Prompt: Copy out every line of the data that has the word "Дальневосточная" somewhere in it.

Transcribed page contents:
- - - -

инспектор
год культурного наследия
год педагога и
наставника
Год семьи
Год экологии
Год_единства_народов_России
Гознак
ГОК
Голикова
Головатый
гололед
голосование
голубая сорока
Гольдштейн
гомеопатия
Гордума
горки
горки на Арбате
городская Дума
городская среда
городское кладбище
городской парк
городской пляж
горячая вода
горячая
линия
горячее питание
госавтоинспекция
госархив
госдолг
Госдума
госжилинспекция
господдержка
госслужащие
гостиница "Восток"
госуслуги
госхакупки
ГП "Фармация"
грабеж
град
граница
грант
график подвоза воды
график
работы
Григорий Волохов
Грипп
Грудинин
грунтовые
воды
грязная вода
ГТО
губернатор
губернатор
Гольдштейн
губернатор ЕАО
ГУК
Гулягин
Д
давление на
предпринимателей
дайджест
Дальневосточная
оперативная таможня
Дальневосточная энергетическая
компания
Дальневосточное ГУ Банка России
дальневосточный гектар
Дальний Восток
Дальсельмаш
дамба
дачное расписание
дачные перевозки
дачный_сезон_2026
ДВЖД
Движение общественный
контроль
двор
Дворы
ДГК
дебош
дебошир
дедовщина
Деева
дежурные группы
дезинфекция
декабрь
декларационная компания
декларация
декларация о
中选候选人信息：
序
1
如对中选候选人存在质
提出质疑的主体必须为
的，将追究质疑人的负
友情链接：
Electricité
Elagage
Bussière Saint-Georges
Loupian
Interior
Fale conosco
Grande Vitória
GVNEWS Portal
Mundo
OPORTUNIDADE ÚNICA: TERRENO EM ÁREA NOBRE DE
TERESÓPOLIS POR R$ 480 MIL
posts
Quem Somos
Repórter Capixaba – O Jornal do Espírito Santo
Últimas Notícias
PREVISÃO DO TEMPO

- - - -

Answer for this exercise:
Дальневосточная
Дальневосточная энергетическая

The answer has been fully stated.